◆ Task goal ◆
The expected result is the full listing, retyped exactly, without a single picture.

● ● ● ● ● ● ●

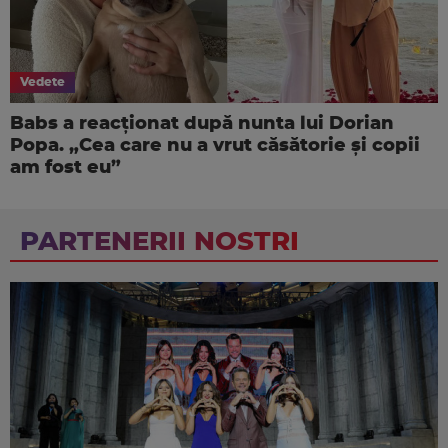
Vedete
Babs a reacționat după nunta lui Dorian
Popa. „Cea care nu a vrut căsătorie și copii
am fost eu”
PARTENERII NOSTRI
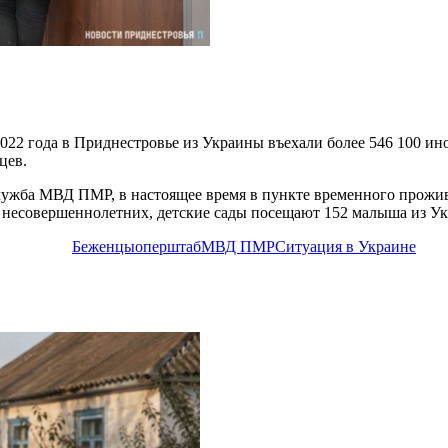
022 года в Приднестровье из Украины въехали более 546 100 ино
цев.
ужба МВД ПМР, в настоящее время в пункте временного прожива
 несовершеннолетних, детские сады посещают 152 малыша из У
Беженцы
оперштаб
МВД ПМР
Ситуация в Украине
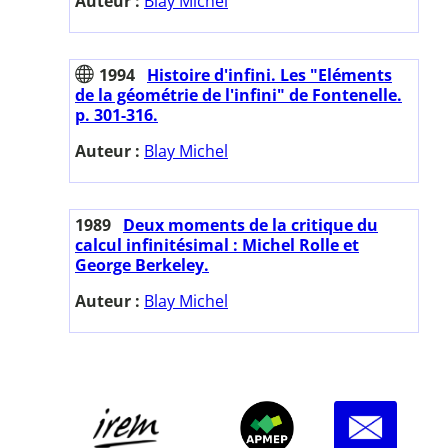
Auteur :
Blay Michel
1994
Histoire d'infini. Les "Eléments
de la géométrie de l'infini" de Fontenelle.
p. 301-316.
Auteur :
Blay Michel
1989
Deux moments de la critique du
calcul infinitésimal : Michel Rolle et
George Berkeley.
Auteur :
Blay Michel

● ● ● ● ● ● ●

◆ Exercise answer ◆
Vedete
Babs a reacționat după nunta lui Dorian
Popa. „Cea care nu a vrut căsătorie și copii
am fost eu”
PARTENERII NOSTRI
022 года в Приднестровье из Украины въехали более 546 100 ино
цев.
ужба МВД ПМР, в настоящее время в пункте временного прожива
 несовершеннолетних, детские сады посещают 152 малыша из У
Беженцы
оперштаб
МВД ПМР
Ситуация в Украине
Auteur :
Blay Michel
1994
Histoire d'infini. Les "Eléments
de la géométrie de l'infini" de Fontenelle.
p. 301-316.
Auteur :
Blay Michel
1989
Deux moments de la critique du
calcul infinitésimal : Michel Rolle et
George Berkeley.
Auteur :
Blay Michel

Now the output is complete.